The first known pregnant ichthyosaur fossil was discovered in 1749 and scientifically described in 1842.

It was the largest complete fossil on record at 11 feet (3.5 m) long.

In May, a 139-million-year-old ichthyosaur fossil was discovered in Chile that was pregnant with several cubs at the time of its death.

The animal’s remains, named Fiona, were discovered by researchers in deep melting glaciers in Patagonia

Another ichthyosaur fossil was found in 2021 at the bottom of Rutland Reservoir in the Midlands and was called one of the greatest discoveries in British fossil history.

It was the largest and most complete skeleton found in the UK, measuring 32 feet (10 m) in length, with a skull weighing a tonne.

The specimen was found to have lived approximately 180 million years ago, when the reservoir was drained to improve habitat for breeding birds.

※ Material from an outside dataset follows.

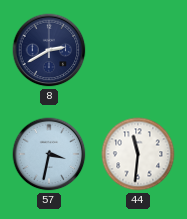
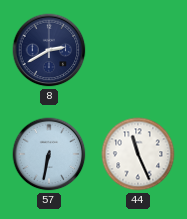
57: 3:32 -> 6:32
44: 11:31 -> 11:26
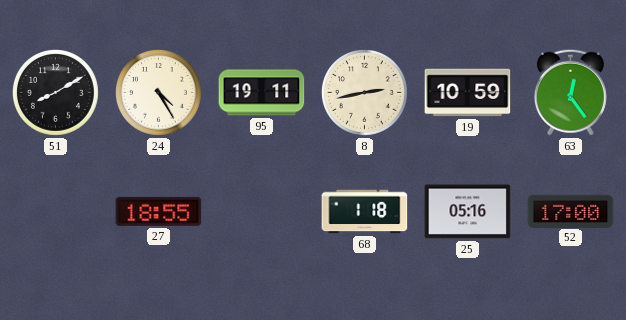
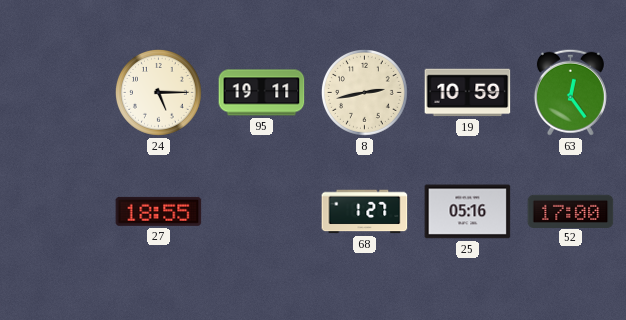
51: 8:10 -> none
24: 4:25 -> 5:15
68: 1:18 -> 1:27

A team of UK paleontology experts had to remove the huge skeleton with a tractor.

Another ichthyosaur fossil was found at the bottom of Rutland Reservoir in the Midlands in 2021 and was hailed as one of the greatest discoveries in British fossil history.

Paleontologists spent 14 days excavating the discovery before removing it in August 2021.

Ichthyosaurs had blubber similar to whales

From seals to whales, many marine animals have a thick layer of fat directly under their skin known as blubber.

Now, a new study shows for the first time that ichthyosaurs — ancient marine reptiles that lived 150 million years ago — also had blubber.

Scientists at Oslo’s Natural History Museum studied the remains of an ichthyosaur discovered in the Solnhofen area of ​​southern Germany.

The specimen has a complete internal skeleton, which the team says was amazingly preserved for its blubber.